ArtikelFeatured

Vaksinasi Mandiri Melanggar Perpres 99/2020

Banner IDwebhost

Oleh : Dr. apt. Chazali H. Situmorang, M.Sc (Pemerhati Kebijakan Publik)

Menteri BUMN sekaligus Ketua Pelaksana Komite Penanganan Covid-19 dan Pemulihan Ekonomi (KPCPEN), Erick Thohir mengungkapkan Kementerian BUMN ditargetkan untuk program vaksin mandiri sebanyak 75 juta orang.

“Untuk kami dari Kementerian BUMN ditargetkan untuk vaksin mandiri sebanyak 75 juta orang. Sedangkan untuk vaksin bantuan pemerintah saya yakin juga angkanya akan sama atau lebih besar namun tentu biar proses tersebut dibicarakan di pihak pemerintah,” ujar Erick Thohir dalam seminar daring di Jakarta, dilansir Antara, Sabtu, 12 Desember.

Berita di atas menjadi menarik, karena Menteri BUMN sudah mendeklarasikan adanya Vaksin Mandiri alias Vaksin yang dijual dan dibeli mereka secara mandiri. Jumlahnya cukup besar, untuk 75 juta penduduk yang dinilai mampu membayar. Dari berbagai berita, sekali suntik memerlukan biaya sekitar Rp. 200 ribu. Harus dua kali suntik, berarti setiap orang mengeluarkan uang Rp. 400 ribu.

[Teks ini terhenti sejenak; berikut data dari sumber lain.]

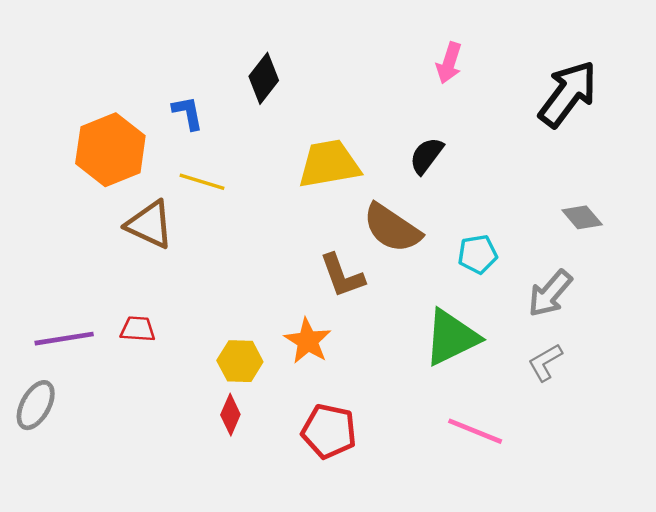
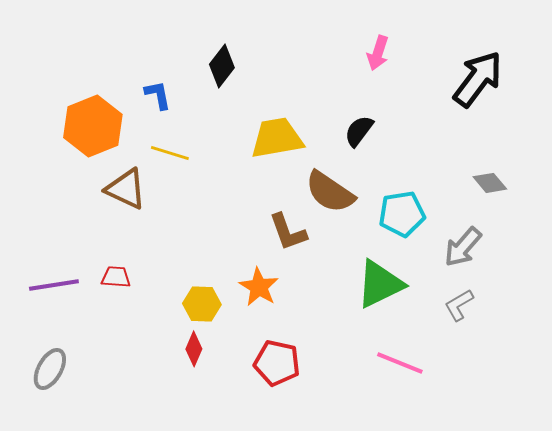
cyan pentagon: (478, 254) -> (402, 214), size x1.4
gray ellipse: (36, 405) -> (50, 369), moved

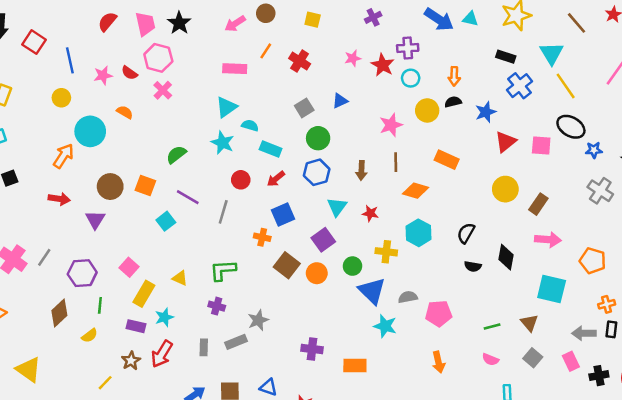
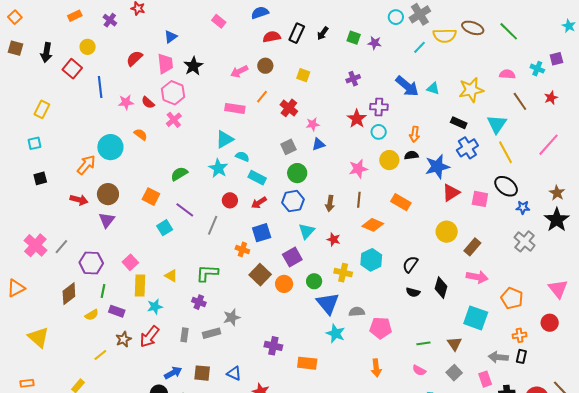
pink star: (353, 58) -> (313, 124), moved
yellow circle: (61, 98) -> (88, 47), moved
blue star: (486, 112) -> (437, 167), size x1.4
brown circle: (110, 187) -> (108, 194), moved
yellow rectangle: (144, 294) -> (140, 285), turned -35
purple rectangle: (136, 326) -> (117, 311), moved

Pertanyaannya apa dasar rujukan Menteri BUMN berani menyatakan bahwa kementeriannya akan menyediakan vaksin mandiri tersebut?Jawabannya mudah, ada di Keputusan Menteri Kesehatan Nomor: HK.01.07/MENKES/9860/2020, Tentang Penetapan Jenis Vaksin Untuk Pelaksanaan Vaksinasi Covid-19, yang diterbitkan 5 Oktober 2020 pada diktum Kelima, “untuk kebutuhan pelaksanaan vaksinasi mandiri dilakuikan oleh Menteri Badan Usaha Milik Negara”.

Baca juga: Inggris Jadi Negara Pertama Suntik Vaksin Virus COVID-19

Pertanyaan berikutnya, apa rujukan Menkes membuat kebijakan membedakan vaksinasi sesuai Diktum Kelima Kepmenkes itu, ke dalam dua kelompok vaksinasi yaitu vaksinasi program dan vaksinasi mandiri.

Dicermati lebih lanjut, ada 6 landasan regulasi yang menjadi acuan Kepmenkes itu, dan salah satu yang terkait langsung adalah Perpres 99/2020, Tentang Pelaksanaan Pengadaan Vaksin Dalam Rangka Penanggulangan Pandemi Covid-19. Disamping itu Perpres 99/2020, tidak ada pasal yang menyebutkan “penyediaan kebutuhan vaksinasi program, maupun vaksinasi mandiri”., hanya “vaksinasi Covid-19” saja.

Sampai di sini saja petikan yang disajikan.